Pete Seeger, Folk Singer, Activist, Great Human, Dead at 94

The great Pete Seeger has died at the age of 94. For an extensive obituary, I direct you to the one in the New York Times.

I grew up on folk music — the activist folkies of the 60s like The Chad Mitchell Trio, the fun-loving Limeliters, the popular Kingston Trio and Peter, Paul & Mary — as my mother was an unrepentant ex-Beatnik at the time.

Also around the old Hi-Fi were pressings of Dave Van Ronk and the New Christy Minstrels and Gibson and Camp and an old scratchy album by some group called The Weavers.

I liked the way they sang “Erie Canal” — Ear-eye-Ae — I thought it was funny. I also liked the four-part mix of Fred Hellerman, Ronnie Gilbert, Lee Hays and the soaring tenor of Pete Seeger; it was so different from the smooth, Milt Okun-arranged blend of the Mitchell Trio.

Later on, I have a hazy memory of seeing Pete sing “Big Muddy” on the Smothers Brothers show. I didn’t get it. I was too young.

I get it now. It’s an amazing, powerful song, like so much of Pete Seeger’s music.

Pete Seeger did more than sing. He walked the walk. Thanks to Pete and the Hudson River Sloop Clearwater one of our great rivers is cleaner now than it was fifty years ago — and more people understand the importance of environmentalism. People of all stripes understand the importance of coalition building and the meaning of “we shall overcome.”

In 2012, on an incredibly hot day in Bryant Park in New York City, I got to hear Pete speak.

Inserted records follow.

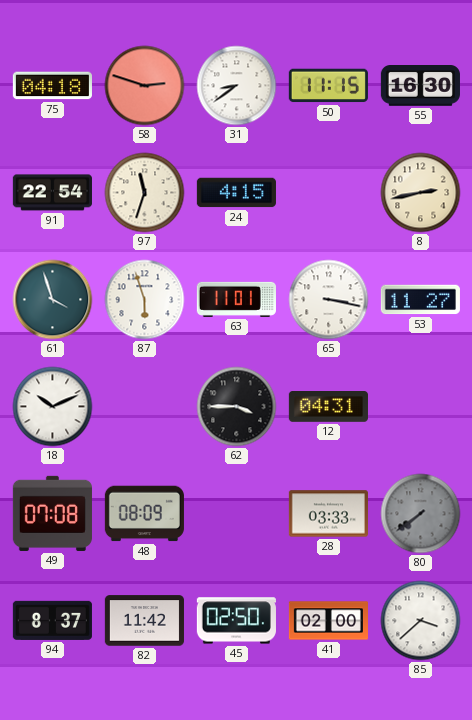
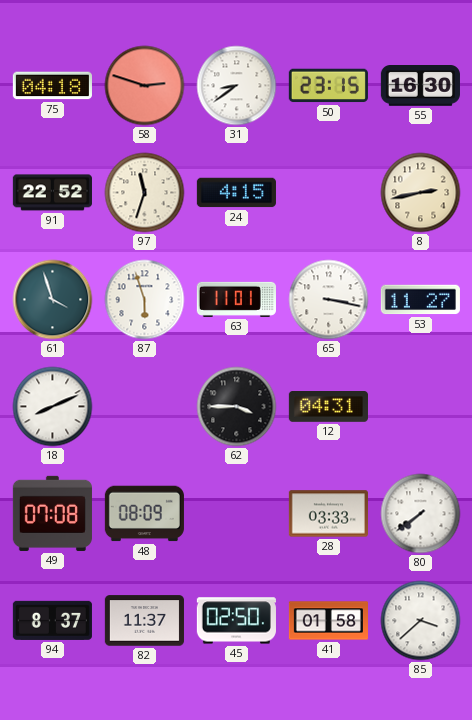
50: 11:15 -> 23:15
91: 22:54 -> 22:52
18: 10:11 -> 8:11
80 dial: grey -> white
82: 11:42 -> 11:37
41: 02:00 -> 01:58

At age 92, he was completely in command and left me, and the rest of the crowd, in awe.

Stenciled on Woody Guthrie’s banjo was “this machine kills fascists.” On Pete Seeger’s: “this machine surrounds hate and forces it to surrender.” Pete Seeger knew, perhaps more than anyone else, that when you are singing together, you cannot wage war, oppress people, mistreat animals or pollute the world’s waterways simultaneously.

So often, we find ourselves “neck deep in the big muddy” while “the big fool [says] to push on” but Pete Seeger’s legacy is that we have to have the courage to turn back, to do what’s right, to stand up for those who do not have a voice, to surround the hate and force the surrender.